5.01.2010

le scaphandre et le papillon

julian schnabel

"gülünecek bir şey olmadığında yalnızca aptallar güler."

bugün bana öyle geliyor ki, tüm hayatım bir hatalar zincirinden başka bir şey değilmiş. sevemediğim kadınlar, yakalamayı başaramadığım şanslar, amaçsızca sürüklenip gitmesine izin verdiğim mutluluk anları.. sonucunu önceden bildiğiniz ama kazanana oynarken başarısız olduğunuz bir yarış. kör müydüm, yoksa aptal mı? ya da insanın birine gerçek doğasını göstermesi için felaketin acı ışığı mı gerekir?

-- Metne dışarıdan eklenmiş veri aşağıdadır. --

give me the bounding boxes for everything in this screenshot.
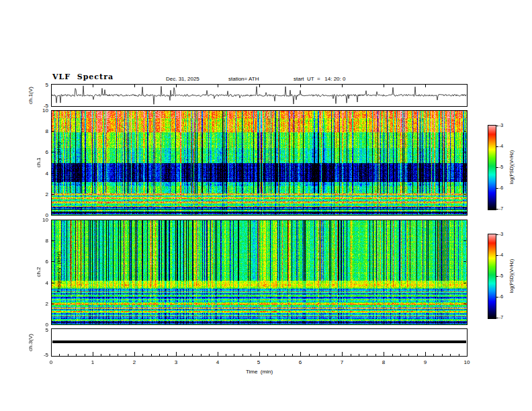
tick-mark [342,352,343,356]
tick-mark [433,354,434,356]
tick-mark [467,352,468,356]
tick-mark [384,85,384,87]
tick-mark [463,283,466,283]
tick-mark [234,354,234,356]
cbar-tick-label: -6 [499,185,503,191]
xtick-label: 0 [50,359,52,365]
tick-mark [275,354,276,356]
ch2-spectrogram-canvas [52,220,467,324]
tick-mark [51,352,52,356]
tick-mark [496,255,498,256]
tick-mark [126,354,126,356]
xtick-label: 4 [216,359,219,365]
tick-mark [392,354,393,356]
tick-mark [463,220,466,220]
tick-mark [201,354,202,356]
xtick-label: 9 [424,359,427,365]
ch1-wave-ytick-top: 5 [35,82,48,88]
tick-mark [267,354,268,356]
ytick-label: 10 [35,107,48,113]
tick-mark [384,352,384,356]
tick-mark [85,354,85,356]
tick-mark [496,146,498,147]
tick-mark [118,354,118,356]
tick-mark [351,354,351,356]
tick-mark [367,354,367,356]
cbar-tick-label: -3 [499,123,503,128]
ch2-spec-frequency-label: Frequency (kHz) [56,232,62,312]
tick-mark [142,354,143,356]
tick-mark [442,354,443,356]
tick-mark [52,261,54,262]
tick-mark [317,354,318,356]
tick-mark [52,215,54,216]
tick-mark [52,152,54,152]
ytick-label: 10 [35,217,48,223]
tick-mark [359,354,359,356]
tick-mark [52,131,54,132]
tick-mark [52,220,54,220]
ch1-spec-frequency-label: Frequency (kHz) [56,122,62,203]
xaxis-title: Time (min) [246,369,273,375]
ch3-flat-trace [52,340,466,343]
tick-mark [68,354,69,356]
tick-mark [226,354,226,356]
ch3-wave-ylabel: ch.3(V) [28,322,34,363]
ch1-colorbar-title: log(PSD)(V²/Hz) [509,140,515,194]
tick-mark [496,234,498,235]
tick-mark [251,354,251,356]
ch2-colorbar-title: log(PSD)(V²/Hz) [509,249,515,303]
header-start-ut: start UT = 14: 20: 0 [294,76,345,82]
tick-mark [417,354,418,356]
cbar-tick-label: -3 [499,232,503,237]
cbar-tick-label: -7 [499,206,503,212]
ch2-spec-channel-label: ch.2 [36,232,42,312]
tick-mark [463,152,466,152]
ch2-spectrogram-ylabel: ch.2 Frequency (kHz) [22,232,36,312]
ch3-wave-ytick-bottom: -5 [35,352,48,358]
tick-mark [467,85,468,87]
tick-mark [425,352,426,356]
tick-mark [52,194,54,195]
tick-mark [52,304,54,304]
xtick-label: 8 [382,359,385,365]
tick-mark [496,276,498,277]
tick-mark [134,352,135,356]
cbar-tick-label: -6 [499,294,503,300]
tick-mark [496,209,498,210]
tick-mark [52,110,54,111]
tick-mark [408,354,409,356]
tick-mark [51,85,52,87]
tick-mark [284,354,285,356]
tick-mark [259,352,260,356]
tick-mark [463,131,466,132]
ch1-colorbar-canvas [488,126,496,210]
tick-mark [218,352,218,356]
tick-mark [496,167,498,168]
tick-mark [218,85,218,87]
tick-mark [52,283,54,283]
tick-mark [159,354,160,356]
tick-mark [450,354,451,356]
tick-mark [242,354,243,356]
tick-mark [176,85,177,87]
tick-mark [309,354,310,356]
tick-mark [342,85,343,87]
tick-mark [176,352,177,356]
xtick-label: 7 [341,359,343,365]
tick-mark [76,354,77,356]
ch1-waveform-canvas [52,85,467,106]
figure-title: VLF Spectra [52,74,114,80]
ch2-colorbar-canvas [488,234,496,318]
tick-mark [463,261,466,262]
tick-mark [463,240,466,241]
cbar-tick-label: -4 [499,253,503,258]
tick-mark [463,215,466,216]
cbar-tick-label: -4 [499,144,503,149]
tick-mark [459,354,459,356]
xtick-label: 6 [299,359,302,365]
vlf-spectra-figure: VLF Spectra Dec. 31, 2025 station= ATH s… [0,0,532,411]
tick-mark [425,85,426,87]
tick-mark [93,85,93,87]
tick-mark [496,188,498,189]
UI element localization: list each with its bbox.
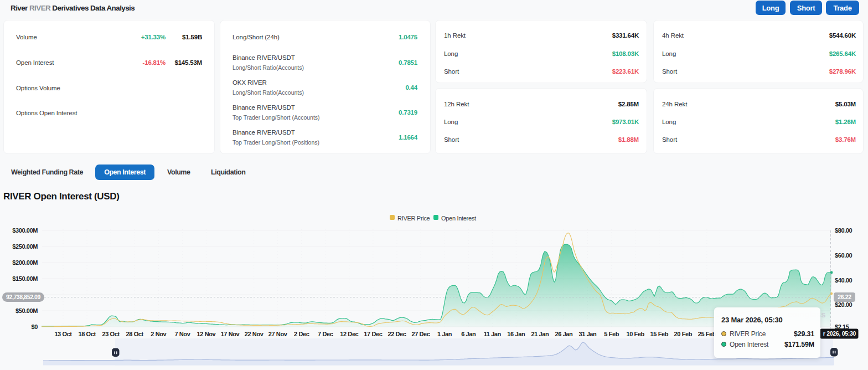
svg-text:r 2026, 05:30: r 2026, 05:30	[823, 330, 856, 337]
svg-text:$80.00: $80.00	[835, 227, 852, 234]
svg-text:31 Jan: 31 Jan	[579, 331, 597, 337]
svg-text:26.22: 26.22	[838, 294, 851, 300]
svg-text:$50.00M: $50.00M	[16, 307, 38, 314]
svg-text:22 Nov: 22 Nov	[245, 331, 264, 337]
svg-text:22 Dec: 22 Dec	[388, 331, 406, 337]
svg-text:92,738,852.09: 92,738,852.09	[6, 294, 41, 300]
svg-text:27 Dec: 27 Dec	[411, 331, 430, 337]
svg-text:$250.00M: $250.00M	[12, 243, 38, 250]
svg-text:1 Jan: 1 Jan	[437, 331, 452, 337]
svg-text:$40.00: $40.00	[835, 277, 852, 284]
svg-text:13 Oct: 13 Oct	[54, 331, 72, 337]
svg-text:12 Nov: 12 Nov	[197, 331, 216, 337]
svg-text:$150.00M: $150.00M	[12, 275, 38, 282]
svg-text:11 Jan: 11 Jan	[484, 331, 502, 337]
svg-text:26 Jan: 26 Jan	[555, 331, 574, 337]
svg-text:$200.00M: $200.00M	[12, 259, 38, 266]
svg-text:16 Jan: 16 Jan	[507, 331, 525, 337]
svg-text:2 Nov: 2 Nov	[151, 331, 167, 337]
svg-text:5 Feb: 5 Feb	[604, 331, 619, 337]
svg-text:$60.00: $60.00	[835, 252, 852, 259]
svg-text:27 Nov: 27 Nov	[268, 331, 288, 337]
svg-text:21 Jan: 21 Jan	[531, 331, 549, 337]
svg-text:7 Nov: 7 Nov	[174, 331, 190, 337]
svg-text:7 Dec: 7 Dec	[318, 331, 333, 337]
svg-text:6 Jan: 6 Jan	[461, 331, 476, 337]
svg-text:17 Nov: 17 Nov	[221, 331, 240, 337]
svg-text:$300.00M: $300.00M	[12, 227, 38, 234]
svg-text:10 Feb: 10 Feb	[626, 331, 644, 337]
svg-text:$0: $0	[32, 323, 38, 330]
svg-text:20 Feb: 20 Feb	[674, 331, 693, 337]
svg-text:12 Dec: 12 Dec	[340, 331, 358, 337]
svg-text:$20.00: $20.00	[835, 301, 852, 308]
svg-text:18 Oct: 18 Oct	[78, 331, 96, 337]
svg-text:28 Oct: 28 Oct	[126, 331, 144, 337]
svg-text:2 Dec: 2 Dec	[294, 331, 309, 337]
svg-text:23 Oct: 23 Oct	[102, 331, 120, 337]
svg-text:17 Dec: 17 Dec	[364, 331, 382, 337]
svg-text:25 Feb: 25 Feb	[698, 331, 716, 337]
svg-text:15 Feb: 15 Feb	[650, 331, 669, 337]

bir daha kendim için üzülmemeye karar verdim.

penceremin boğuşan perdesinin içinden solgun bir parıltı, günün ağardığını bildirir. topuklarım acıyor, başım bir ton ağırlığında, tüm vücudum bir tür dalgıç elbisesinin içinde. şimdi işim, ıssız bir adanın yalnızlık sahillerinde hareketsiz seyahat notları yazmak.

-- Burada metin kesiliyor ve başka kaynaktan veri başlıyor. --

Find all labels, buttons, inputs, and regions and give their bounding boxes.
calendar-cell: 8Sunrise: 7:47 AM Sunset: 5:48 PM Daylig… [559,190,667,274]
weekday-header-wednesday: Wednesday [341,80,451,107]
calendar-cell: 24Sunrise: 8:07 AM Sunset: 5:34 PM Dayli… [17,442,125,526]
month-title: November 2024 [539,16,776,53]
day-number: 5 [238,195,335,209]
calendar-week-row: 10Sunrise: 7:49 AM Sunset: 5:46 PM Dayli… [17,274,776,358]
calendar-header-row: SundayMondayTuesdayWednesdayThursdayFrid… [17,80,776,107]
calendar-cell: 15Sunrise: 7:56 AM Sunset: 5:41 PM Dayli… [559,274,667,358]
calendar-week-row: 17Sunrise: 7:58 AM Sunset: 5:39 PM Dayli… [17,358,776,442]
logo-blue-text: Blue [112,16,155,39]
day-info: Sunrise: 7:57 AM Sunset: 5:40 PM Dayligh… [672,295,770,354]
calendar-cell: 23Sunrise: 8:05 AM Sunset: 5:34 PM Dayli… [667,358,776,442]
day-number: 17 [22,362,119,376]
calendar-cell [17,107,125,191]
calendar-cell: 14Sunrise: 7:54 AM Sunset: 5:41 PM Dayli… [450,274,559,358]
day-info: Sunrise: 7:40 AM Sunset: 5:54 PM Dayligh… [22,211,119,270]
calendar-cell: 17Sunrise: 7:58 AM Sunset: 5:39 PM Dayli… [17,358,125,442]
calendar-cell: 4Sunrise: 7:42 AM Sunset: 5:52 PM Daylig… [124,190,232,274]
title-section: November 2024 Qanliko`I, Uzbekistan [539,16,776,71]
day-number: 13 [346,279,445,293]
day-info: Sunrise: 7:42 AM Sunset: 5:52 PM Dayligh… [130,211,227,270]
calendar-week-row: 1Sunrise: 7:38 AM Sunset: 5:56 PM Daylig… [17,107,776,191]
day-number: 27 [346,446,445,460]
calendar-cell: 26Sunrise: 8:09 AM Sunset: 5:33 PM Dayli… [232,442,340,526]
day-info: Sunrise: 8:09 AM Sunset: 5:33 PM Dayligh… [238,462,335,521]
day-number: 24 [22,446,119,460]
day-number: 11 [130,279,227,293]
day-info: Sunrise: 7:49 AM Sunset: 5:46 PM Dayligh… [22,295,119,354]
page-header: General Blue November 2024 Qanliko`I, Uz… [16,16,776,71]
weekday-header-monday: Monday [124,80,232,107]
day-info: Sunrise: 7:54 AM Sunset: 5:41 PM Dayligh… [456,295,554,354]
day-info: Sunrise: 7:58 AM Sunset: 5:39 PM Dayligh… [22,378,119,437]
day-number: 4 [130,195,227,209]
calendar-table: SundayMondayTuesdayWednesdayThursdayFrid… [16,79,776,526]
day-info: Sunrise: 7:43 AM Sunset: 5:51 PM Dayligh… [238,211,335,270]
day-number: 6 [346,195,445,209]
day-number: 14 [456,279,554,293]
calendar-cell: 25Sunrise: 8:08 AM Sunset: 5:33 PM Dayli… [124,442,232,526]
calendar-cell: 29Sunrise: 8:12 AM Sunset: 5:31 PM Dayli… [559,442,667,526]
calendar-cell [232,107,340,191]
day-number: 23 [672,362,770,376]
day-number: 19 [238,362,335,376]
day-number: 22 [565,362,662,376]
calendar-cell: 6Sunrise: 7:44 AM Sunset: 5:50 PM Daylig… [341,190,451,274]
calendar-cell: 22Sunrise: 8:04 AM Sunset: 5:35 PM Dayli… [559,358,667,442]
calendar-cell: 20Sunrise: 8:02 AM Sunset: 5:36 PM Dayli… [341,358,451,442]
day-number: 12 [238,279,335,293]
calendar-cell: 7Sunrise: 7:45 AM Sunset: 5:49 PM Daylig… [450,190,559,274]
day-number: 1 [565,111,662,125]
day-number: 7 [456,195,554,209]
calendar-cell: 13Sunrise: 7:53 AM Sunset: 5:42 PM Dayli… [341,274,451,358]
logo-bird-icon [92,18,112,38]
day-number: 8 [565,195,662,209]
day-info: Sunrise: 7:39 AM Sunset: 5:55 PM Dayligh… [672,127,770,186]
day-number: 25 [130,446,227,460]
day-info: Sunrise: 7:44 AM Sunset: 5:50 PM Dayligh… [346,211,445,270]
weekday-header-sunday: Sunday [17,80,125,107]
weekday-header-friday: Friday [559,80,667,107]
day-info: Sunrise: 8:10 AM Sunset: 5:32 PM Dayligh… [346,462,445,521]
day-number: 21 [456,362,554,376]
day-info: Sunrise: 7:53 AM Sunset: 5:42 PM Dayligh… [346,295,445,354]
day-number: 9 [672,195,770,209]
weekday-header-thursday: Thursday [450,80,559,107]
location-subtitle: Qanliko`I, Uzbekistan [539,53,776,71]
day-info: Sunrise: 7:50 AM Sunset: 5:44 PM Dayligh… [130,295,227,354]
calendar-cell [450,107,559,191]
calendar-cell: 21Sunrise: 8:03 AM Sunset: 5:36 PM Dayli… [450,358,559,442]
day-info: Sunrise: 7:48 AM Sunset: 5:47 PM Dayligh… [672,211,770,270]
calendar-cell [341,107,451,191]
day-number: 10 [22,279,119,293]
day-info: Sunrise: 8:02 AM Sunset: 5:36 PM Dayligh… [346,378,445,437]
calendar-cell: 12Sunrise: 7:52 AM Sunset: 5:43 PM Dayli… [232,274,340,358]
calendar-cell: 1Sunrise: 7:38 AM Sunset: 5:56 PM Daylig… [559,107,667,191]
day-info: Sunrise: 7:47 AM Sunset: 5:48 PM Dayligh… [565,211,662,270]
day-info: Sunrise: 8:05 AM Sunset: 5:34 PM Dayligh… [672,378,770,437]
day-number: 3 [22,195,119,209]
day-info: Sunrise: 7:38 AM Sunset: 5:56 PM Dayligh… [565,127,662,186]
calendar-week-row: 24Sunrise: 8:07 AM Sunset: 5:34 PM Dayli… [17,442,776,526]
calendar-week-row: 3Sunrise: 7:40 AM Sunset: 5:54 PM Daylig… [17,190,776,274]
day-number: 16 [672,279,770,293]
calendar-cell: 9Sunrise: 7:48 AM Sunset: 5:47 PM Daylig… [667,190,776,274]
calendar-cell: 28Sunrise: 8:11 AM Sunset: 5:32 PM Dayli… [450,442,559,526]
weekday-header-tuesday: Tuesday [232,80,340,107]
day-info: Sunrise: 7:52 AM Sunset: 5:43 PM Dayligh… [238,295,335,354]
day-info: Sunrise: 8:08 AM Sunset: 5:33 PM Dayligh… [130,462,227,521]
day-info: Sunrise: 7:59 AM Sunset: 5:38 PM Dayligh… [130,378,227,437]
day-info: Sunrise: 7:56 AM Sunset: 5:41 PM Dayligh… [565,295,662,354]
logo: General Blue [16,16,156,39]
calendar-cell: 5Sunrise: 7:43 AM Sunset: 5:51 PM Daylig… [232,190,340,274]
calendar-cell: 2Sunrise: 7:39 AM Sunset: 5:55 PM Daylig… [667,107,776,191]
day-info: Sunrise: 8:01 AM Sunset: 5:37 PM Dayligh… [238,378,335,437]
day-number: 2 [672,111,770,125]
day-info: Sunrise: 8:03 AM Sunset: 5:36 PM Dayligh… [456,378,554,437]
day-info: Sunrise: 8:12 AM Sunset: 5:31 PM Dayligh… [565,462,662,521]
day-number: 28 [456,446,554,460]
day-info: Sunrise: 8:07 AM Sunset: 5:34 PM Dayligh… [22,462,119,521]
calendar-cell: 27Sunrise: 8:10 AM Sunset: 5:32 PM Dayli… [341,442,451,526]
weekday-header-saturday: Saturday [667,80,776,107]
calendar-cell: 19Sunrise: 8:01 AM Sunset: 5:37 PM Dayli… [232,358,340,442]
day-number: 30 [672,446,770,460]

kadınlar karmaşık değildir.

burnuma kapkara bir sinek kondu. başımı sallayıp onu düşürürüm. deşiyor. bununla karşılaştırınca, olimpik güreş bile çocuk oyuncağı sayılır.

bir yazı, yalnızca okunduğunda gerçektir.

hepimiz çocuklarız. hepimizin onaylanmaya ihtiyacı var.

sanırım babanın kaba bir taslağı, bir gölge, minicik bir kırık parçası bile olsa, o hala babadır.

çoğunlukla rüyalarımı unuturum. rüyalarını anlatan insanlar can sıkıcıdır.

kişisel mucizelere inanmak tehlikelidir. sonra kendinizi önemli sanırsınız.

tam inandığım zamanda, yavaş yavaş kıyıdan uzaklaşan bir denizci gibi, geride bıraktığım yaşamımı izliyorum. anılar giderek küllere karışıyor. ne dönüş ama.